The Company shall not be liable for any incidental, consequential, indirect or special damages, or for any loss of profits or business interruptions caused or alleged to have been caused by the performance or nonperformance of the Services. Client agrees that, in the event The Company is determined to be liable for any such loss, Client’s sole remedy against The Company is limited to a refund of payments made by Client for said Services, less expenses paid to subcontractors or to third parties. The Company is not responsible for errors which result from faulty or incomplete information supplied to The Company by Client. Client also agrees to not seek damages in excess of the contractually agreed upon limitations directly or indirectly through suits by or against other parties. The Company shall not be liable to Client for any costs, damages or delays due to causes beyond its control, expressly including without limitation, unknown site characteristics; changes in policies, changes in terms of services.
11. No Guarantee.
The Company does not warrant or guarantee any specific level of performance or results. Example of results obtained for other clients of The Company may be used as a marketing tool and shown to Client for demonstrative purposes only and should not be construed by Client as indicating any promised results or level of results.
12. Communications.
Client agrees the communication is to be mainly via Slack. If the Client wishes to speak on the phone, the Client should send a message to The Company stating that you would like to schedule a phone call and The Company will work with the Client to arrange a time. The Company typically responds to email within 24 working hours.
13. Entire Agreement.
This Agreement is the final, complete and exclusive Agreement of the Parties. No modification of or amendment to this Agreement shall be effective unless in writing and signed by each of the Parties.
14. Severability.
If any provision of this Agreement shall be held to be illegal, invalid or unenforceable, such provision shall be fully severable, and this Agreement shall be construed and enforced as if such illegal, invalid or unenforceable provision had never comprised a part of this Agreement, the remaining provisions of this Agreement shall remain in full force and effect.
15. Headings.
The headings used in this Agreement are for convenience only and shall not be used to limit or construe the contents of this Agreement.

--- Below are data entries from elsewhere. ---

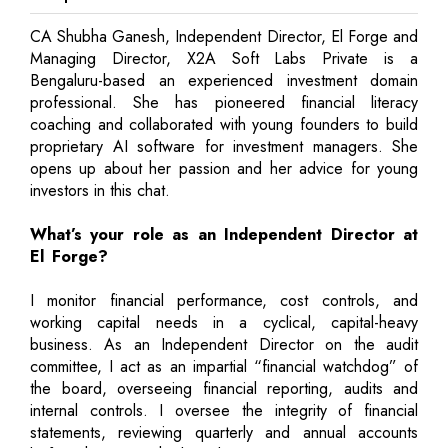
CA Shubha Ganesh, Independent Director, El Forge and
Managing Director, X2A Soft Labs Private is a
Bengaluru-based an experienced investment domain
professional. She has pioneered financial literacy
coaching and collaborated with young founders to build
proprietary AI software for investment managers. She
opens up about her passion and her advice for young
investors in this chat.
What’s your role as an Independent Director at
El Forge?
I monitor financial performance, cost controls, and
working capital needs in a cyclical, capital-heavy
business. As an Independent Director on the audit
committee, I act as an impartial “financial watchdog” of
the board, overseeing financial reporting, audits and
internal controls. I oversee the integrity of financial
statements, reviewing quarterly and annual accounts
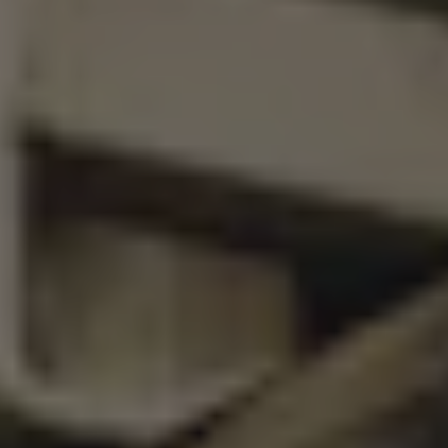
SAINTS AND SINNERS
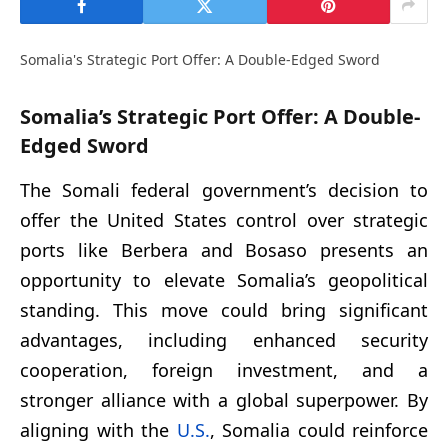
Somalia's Strategic Port Offer: A Double-Edged Sword
Somalia’s Strategic Port Offer: A Double-
Edged Sword
The Somali federal government’s decision to
offer the United States control over strategic
ports like Berbera and Bosaso presents an
opportunity to elevate Somalia’s geopolitical
standing. This move could bring significant
advantages, including enhanced security
cooperation, foreign investment, and a
stronger alliance with a global superpower. By
aligning with the
U.S.
, Somalia could reinforce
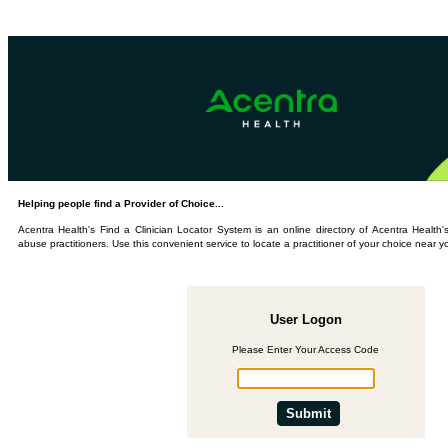
Helping people find a Provider of Choice...
Acentra Health's Find a Clinician Locator System is an online directory of Acentra Healt
abuse practitioners. Use this convenient service to locate a practitioner of your choice near y
User Logon
Please Enter Your Access Code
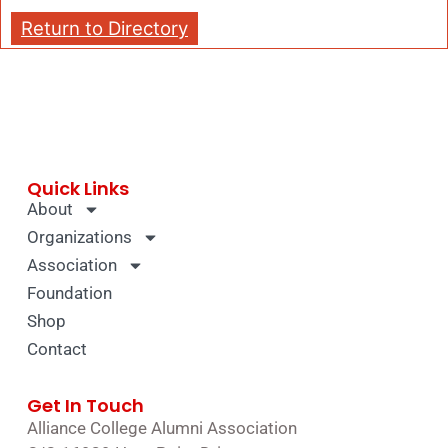
Return to Directory
Quick Links
About
Organizations
Association
Foundation
Shop
Contact
Get In Touch
Alliance College Alumni Association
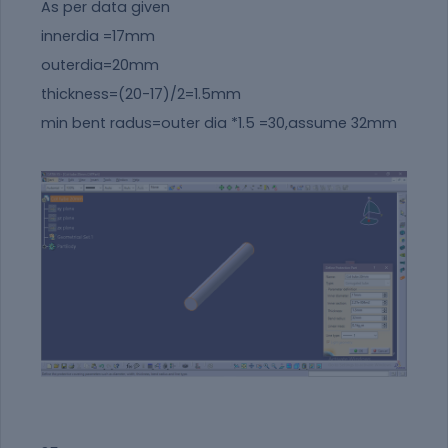
As per data given
innerdia =17mm
outerdia=20mm
thickness=(20-17)/2=1.5mm
min bent radus=outer dia *1.5 =30,assume 32mm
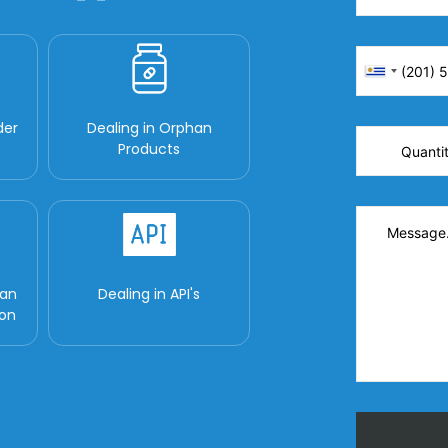
der
Dealing in Orphan
Products
man
Dealing in API's
ion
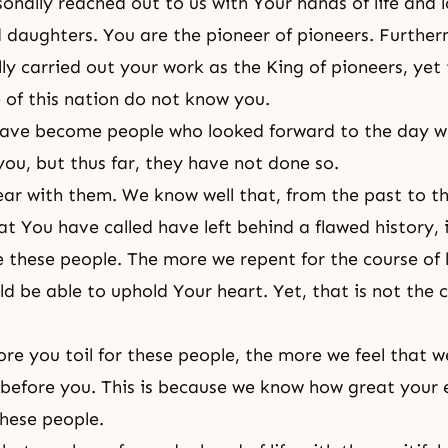
onally reached out to us with Your hands of life and l
 daughters. You are the pioneer of pioneers. Furthe
ly carried out your work as the King of pioneers, yet
e of this nation do not know you.
have become people who looked forward to the day w
you, but thus far, they have not done so.
 bear with them. We know well that, from the past to t
at You have called have left behind a flawed history, 
e these people. The more we repent for the course of 
d be able to uphold Your heart. Yet, that is not the 
re you toil for these people, the more we feel that 
s before you. This is because we know how great your 
these people.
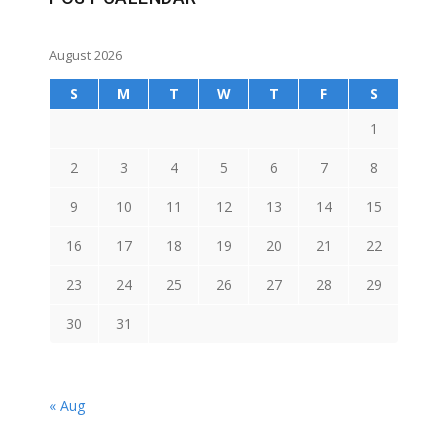
August 2026
S
M
T
W
T
F
S
1
2
3
4
5
6
7
8
9
10
11
12
13
14
15
16
17
18
19
20
21
22
23
24
25
26
27
28
29
30
31
« Aug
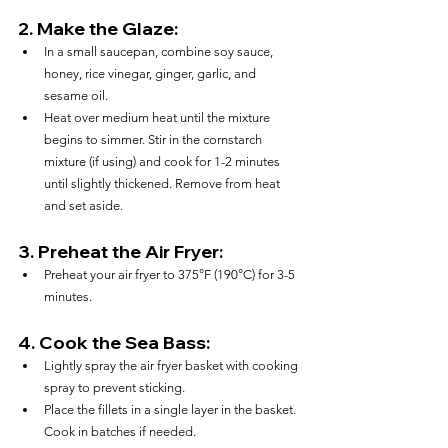
2. 
Make the Glaze:
In a small saucepan, combine soy sauce, 
honey, rice vinegar, ginger, garlic, and 
sesame oil.
Heat over medium heat until the mixture 
begins to simmer. Stir in the cornstarch 
mixture (if using) and cook for 1-2 minutes 
until slightly thickened. Remove from heat 
and set aside.
3. 
Preheat the Air Fryer:
Preheat your air fryer to 375°F (190°C) for 3-5 
minutes.
4. 
Cook the Sea Bass:
Lightly spray the air fryer basket with cooking 
spray to prevent sticking.
Place the fillets in a single layer in the basket. 
Cook in batches if needed.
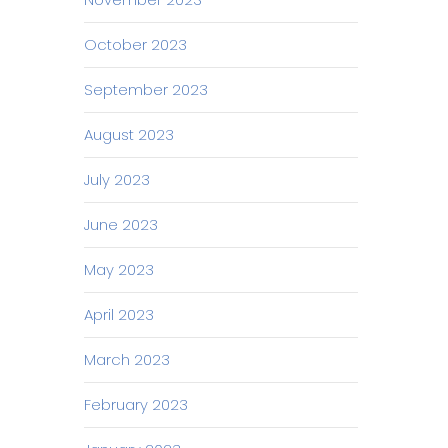
October 2023
September 2023
August 2023
July 2023
June 2023
May 2023
April 2023
March 2023
February 2023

16. Choice of Law and Forum.
This Agreement shall be governed by and construed in accordance with the substantive United Kingdom law, without regard to principles of conflicts of law. For purposes of this Agreement, the Parties hereby consent to jurisdiction in the courts located in United Kingdom.
17. No Poaching.
During the Term, and for a period of 120 months after termination neither party shall hire (or try to do so) the other party’s employees without the consent of the other party.
By completing a purchase on this website, the parties hereby understand and agree to all terms and conditions of this Agreement.